# ASSIGNMENT
Which lines in the data below contain the word "thousand"? Pull each of them out.

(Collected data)
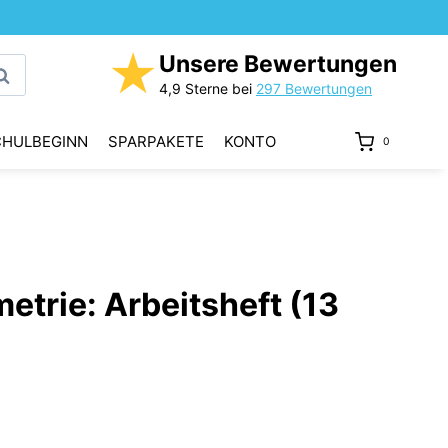
★
Unsere Bewertungen
uchen
4,9 Sterne bei
297 Bewertungen
CHULBEGINN
SPARPAKETE
KONTO
0
trie: Arbeitsheft (13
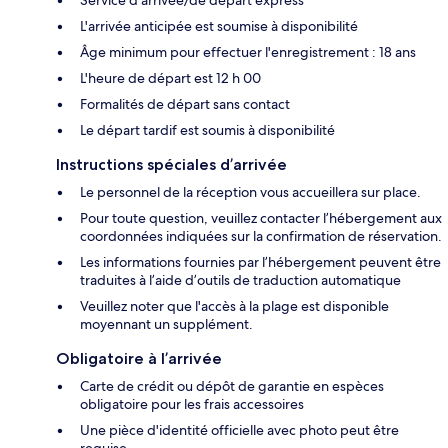
L'arrivée anticipée est soumise à disponibilité
Âge minimum pour effectuer l'enregistrement : 18 ans
L'heure de départ est 12 h 00
Formalités de départ sans contact
Le départ tardif est soumis à disponibilité
Instructions spéciales d’arrivée
Le personnel de la réception vous accueillera sur place.
Pour toute question, veuillez contacter l’hébergement aux
coordonnées indiquées sur la confirmation de réservation.
Les informations fournies par l’hébergement peuvent être
traduites à l’aide d’outils de traduction automatique
Veuillez noter que l'accès à la plage est disponible
moyennant un supplément.
Obligatoire à l’arrivée
Carte de crédit ou dépôt de garantie en espèces
obligatoire pour les frais accessoires
Une pièce d'identité officielle avec photo peut être
requise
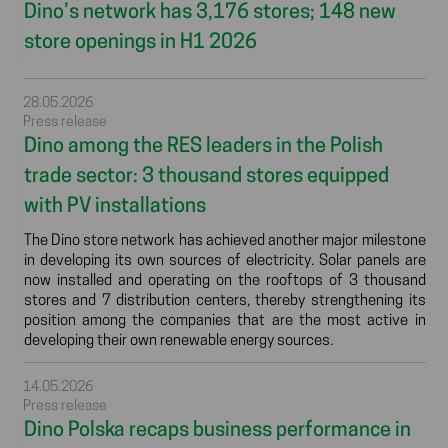
Dino’s network has 3,176 stores; 148 new
store openings in H1 2026
28.05.2026
Press release
Dino among the RES leaders in the Polish
trade sector: 3 thousand stores equipped
with PV installations
The Dino store network has achieved another major milestone
in developing its own sources of electricity. Solar panels are
now installed and operating on the rooftops of 3 thousand
stores and 7 distribution centers, thereby strengthening its
position among the companies that are the most active in
developing their own renewable energy sources.
14.05.2026
Press release
Dino Polska recaps business performance in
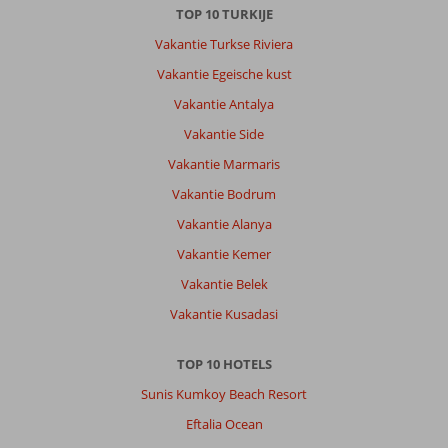
TOP 10 TURKIJE
Vakantie Turkse Riviera
Vakantie Egeische kust
Vakantie Antalya
Vakantie Side
Vakantie Marmaris
Vakantie Bodrum
Vakantie Alanya
Vakantie Kemer
Vakantie Belek
Vakantie Kusadasi
TOP 10 HOTELS
Sunis Kumkoy Beach Resort
Eftalia Ocean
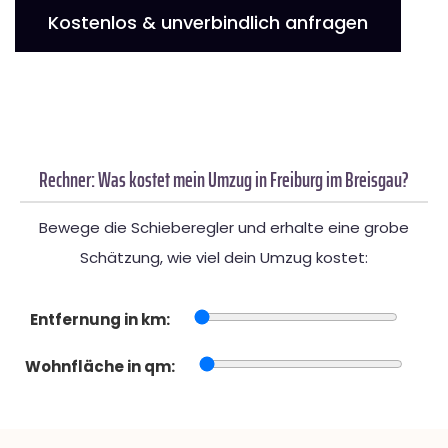
Kostenlos & unverbindlich anfragen
Rechner: Was kostet mein Umzug in Freiburg im Breisgau?
Bewege die Schieberegler und erhalte eine grobe
Schätzung, wie viel dein Umzug kostet:
Entfernung in km:
Wohnfläche in qm:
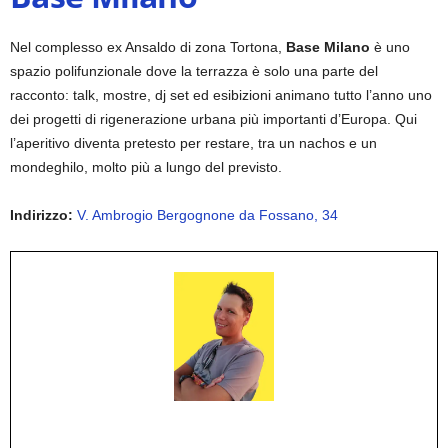
Nel complesso ex Ansaldo di zona Tortona,
Base Milano
è uno
spazio polifunzionale dove la terrazza è solo una parte del
racconto: talk, mostre, dj set ed esibizioni animano tutto l’anno uno
dei progetti di rigenerazione urbana più importanti d’Europa. Qui
l’aperitivo diventa pretesto per restare, tra un nachos e un
mondeghilo, molto più a lungo del previsto.
Indirizzo:
V. Ambrogio Bergognone da Fossano, 34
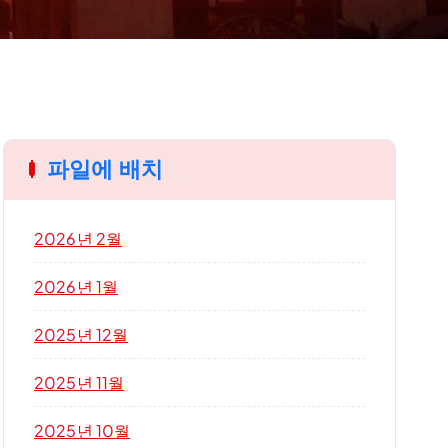
파일에 배치
2026년 2월
2026년 1월
2025년 12월
2025년 11월
2025년 10월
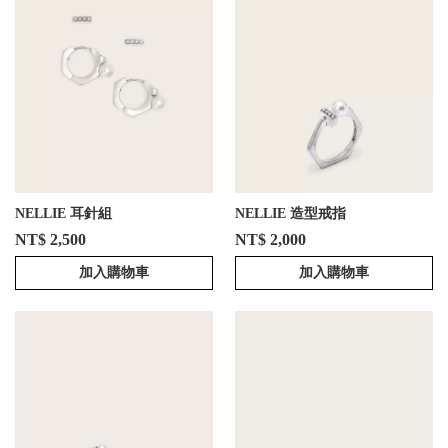
NELLIE 耳針組
NELLIE 造型戒指
NT$ 2,500
NT$ 2,000
加入購物車
加入購物車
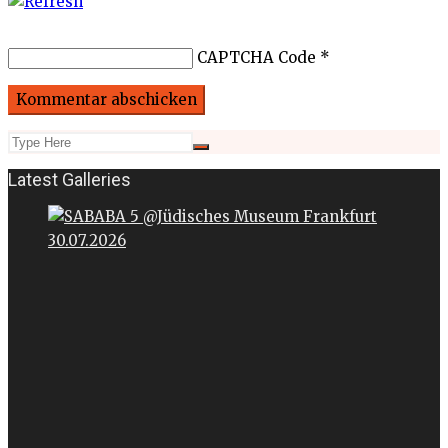
CAPTCHA Code
*
Latest Galleries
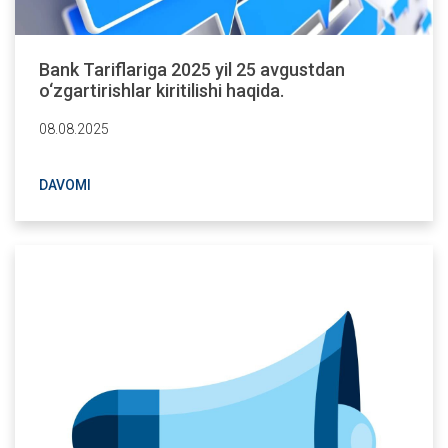
Bank Tariflariga 2025 yil 25 avgustdan
o‘zgartirishlar kiritilishi haqida.
08.08.2025
DAVOMI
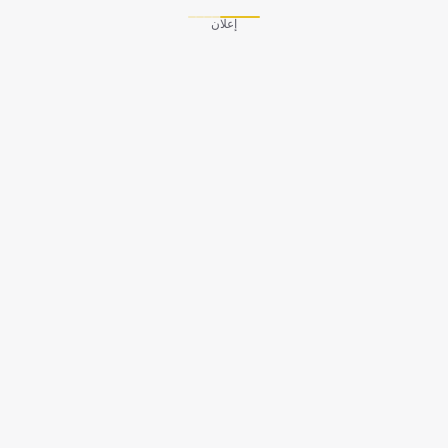
إعلان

# ANSWER FOR THE TASK
trade sector: 3 thousand stores equipped
now installed and operating on the rooftops of 3 thousand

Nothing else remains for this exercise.